Windows ramps defenses against cryptojacking - what's that?
Microsoft released a note this week about how they've been working on defending against cryptojacking for your computer. Cryptojacking is a term describing a malicious attacker, a hacker, using your computer to mine cryptocurrency. Your computer's processing power – and potentially your internet data, if you're not on an "unlimited" plan – for their own profit, without your knowledge. This is bad, and Microsoft working to defend Windows against cryptojacking is good.
What is cryptojacking?
Even if you've never heard of cryptocurrency before, you've likely heard of Bitcoin. Bitcoin is one of a wide variety of cryptocurrencies in the world today. One way in which Bitcoin and other cryptocurrencies derive value is through cryptocurrency mining.
Cryptocurrency mining is effectively using your computer's processing power to do work, earning (or generating) cryptocoins for the effort. If we're being very, very general about the work your computer is doing, we could say that your computer is helping other computers to move cryptocurrency from one place to another.
The process is complicated by design, so that the movement of said cryptocurrency is secure. The complicated nature of the process also allows each individual worker to earn cryptocurrency – thus creating a process that can be profitable to the owner of the computer.
Why hackers cryptojack
Part of the reason a hacker might use cryptojacking is that it can be simple and relatively undetectable. When the first cryptojacking individual figured out the process, there was no effective defense against said process. They could set to work all the computers they wanted, and nobody was the wiser.
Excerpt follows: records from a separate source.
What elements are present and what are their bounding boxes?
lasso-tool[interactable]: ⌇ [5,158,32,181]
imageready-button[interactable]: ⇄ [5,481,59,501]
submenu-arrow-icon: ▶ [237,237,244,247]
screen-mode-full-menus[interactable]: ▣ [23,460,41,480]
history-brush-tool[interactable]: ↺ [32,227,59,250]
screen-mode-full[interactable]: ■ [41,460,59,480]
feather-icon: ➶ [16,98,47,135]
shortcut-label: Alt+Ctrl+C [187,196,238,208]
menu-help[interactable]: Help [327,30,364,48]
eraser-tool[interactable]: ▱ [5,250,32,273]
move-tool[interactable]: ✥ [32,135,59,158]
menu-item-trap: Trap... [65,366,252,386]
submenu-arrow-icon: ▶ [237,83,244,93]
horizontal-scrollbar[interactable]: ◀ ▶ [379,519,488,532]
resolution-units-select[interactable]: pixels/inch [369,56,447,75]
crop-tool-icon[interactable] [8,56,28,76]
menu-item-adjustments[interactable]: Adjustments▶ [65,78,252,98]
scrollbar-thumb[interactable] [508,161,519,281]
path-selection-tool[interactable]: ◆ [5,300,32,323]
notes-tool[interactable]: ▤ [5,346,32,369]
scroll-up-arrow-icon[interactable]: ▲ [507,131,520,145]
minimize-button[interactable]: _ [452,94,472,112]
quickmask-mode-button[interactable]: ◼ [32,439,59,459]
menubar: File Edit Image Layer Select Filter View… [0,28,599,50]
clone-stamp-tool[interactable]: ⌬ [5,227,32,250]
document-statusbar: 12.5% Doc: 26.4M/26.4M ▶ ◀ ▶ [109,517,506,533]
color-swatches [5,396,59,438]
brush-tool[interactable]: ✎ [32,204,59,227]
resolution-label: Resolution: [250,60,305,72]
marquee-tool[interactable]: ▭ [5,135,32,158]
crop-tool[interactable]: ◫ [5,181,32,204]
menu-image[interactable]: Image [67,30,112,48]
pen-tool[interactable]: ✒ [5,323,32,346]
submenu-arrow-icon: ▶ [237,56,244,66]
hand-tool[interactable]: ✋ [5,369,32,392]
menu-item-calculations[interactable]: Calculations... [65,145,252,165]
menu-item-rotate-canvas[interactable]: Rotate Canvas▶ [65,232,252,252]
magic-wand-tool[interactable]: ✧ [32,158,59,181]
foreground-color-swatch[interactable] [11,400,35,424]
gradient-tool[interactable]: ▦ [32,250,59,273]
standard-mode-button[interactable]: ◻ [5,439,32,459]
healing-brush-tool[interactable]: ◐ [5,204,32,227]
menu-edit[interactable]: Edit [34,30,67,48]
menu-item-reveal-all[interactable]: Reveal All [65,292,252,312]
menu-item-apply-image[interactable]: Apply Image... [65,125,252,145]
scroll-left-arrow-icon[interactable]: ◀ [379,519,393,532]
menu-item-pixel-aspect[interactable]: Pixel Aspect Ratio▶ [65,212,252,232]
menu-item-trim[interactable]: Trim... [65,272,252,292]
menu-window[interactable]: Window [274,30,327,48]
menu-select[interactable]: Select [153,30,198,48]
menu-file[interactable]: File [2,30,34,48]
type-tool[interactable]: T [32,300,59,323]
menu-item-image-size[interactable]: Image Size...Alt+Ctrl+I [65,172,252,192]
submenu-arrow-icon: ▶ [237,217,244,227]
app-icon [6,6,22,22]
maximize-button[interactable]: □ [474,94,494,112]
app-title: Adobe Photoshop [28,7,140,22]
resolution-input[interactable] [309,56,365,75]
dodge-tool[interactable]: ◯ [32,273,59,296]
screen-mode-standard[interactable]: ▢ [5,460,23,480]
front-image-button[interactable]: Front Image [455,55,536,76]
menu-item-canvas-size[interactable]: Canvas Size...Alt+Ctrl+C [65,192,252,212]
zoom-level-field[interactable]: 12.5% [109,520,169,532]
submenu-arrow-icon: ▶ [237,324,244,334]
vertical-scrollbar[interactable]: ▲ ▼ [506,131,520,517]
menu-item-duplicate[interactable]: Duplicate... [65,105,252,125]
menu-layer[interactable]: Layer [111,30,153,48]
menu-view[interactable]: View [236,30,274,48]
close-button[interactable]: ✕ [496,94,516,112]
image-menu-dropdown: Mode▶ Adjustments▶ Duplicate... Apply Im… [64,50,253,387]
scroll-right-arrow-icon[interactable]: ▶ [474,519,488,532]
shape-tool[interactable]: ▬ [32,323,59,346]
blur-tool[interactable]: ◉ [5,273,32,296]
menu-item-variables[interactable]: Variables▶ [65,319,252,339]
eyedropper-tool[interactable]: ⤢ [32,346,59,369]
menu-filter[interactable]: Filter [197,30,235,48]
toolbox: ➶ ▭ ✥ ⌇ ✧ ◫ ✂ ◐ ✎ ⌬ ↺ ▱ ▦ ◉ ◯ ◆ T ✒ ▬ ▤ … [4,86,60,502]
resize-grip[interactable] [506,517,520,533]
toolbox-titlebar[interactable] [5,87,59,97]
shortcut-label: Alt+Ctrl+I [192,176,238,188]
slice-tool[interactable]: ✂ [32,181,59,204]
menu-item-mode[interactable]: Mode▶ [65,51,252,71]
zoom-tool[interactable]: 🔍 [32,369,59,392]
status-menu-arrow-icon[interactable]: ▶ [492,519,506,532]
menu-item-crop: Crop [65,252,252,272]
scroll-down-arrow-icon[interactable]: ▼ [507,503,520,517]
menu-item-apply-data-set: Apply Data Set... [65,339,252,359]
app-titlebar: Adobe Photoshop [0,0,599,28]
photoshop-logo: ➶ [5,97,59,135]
A hacker might also use cryptojacking to bypass the cost/benefit unbalance with some of the more popular cryptocurrencies. For example some cryptocurrencies require so much proccesing power to mine that the reward is less valuable than the cost to run the computer doing the processing. If a cryptojacker can set YOUR computer to do that mining, they have no cost and all profit.
What can I do?
You can do the usual – avoid downloading things from places you don't trust, don't open suspicious emails, don't click links in chat apps from people you don't know, and so forth. This week's news is that Microsoft Defender for Endpoint gained access to Intel Threat Detection Technology (TDT). So if you're looking for that sort of security, Microsoft Security is now rolling toward making defense against cryptojacking a reality for the masses.
For this update you'll need to sign up for Microsoft Defender for Endpoint. That's not everyone's piece of pie. But still – it's good to know defenses are mounting as cryptojacking moves from what Karthik Selvaraj, Principal Research Manager, Microsoft 365 Defender Research Team, describes as "once considered no more than a nuisance, a relatively benign activity that was a drain on machine resources," to a significant, serious force.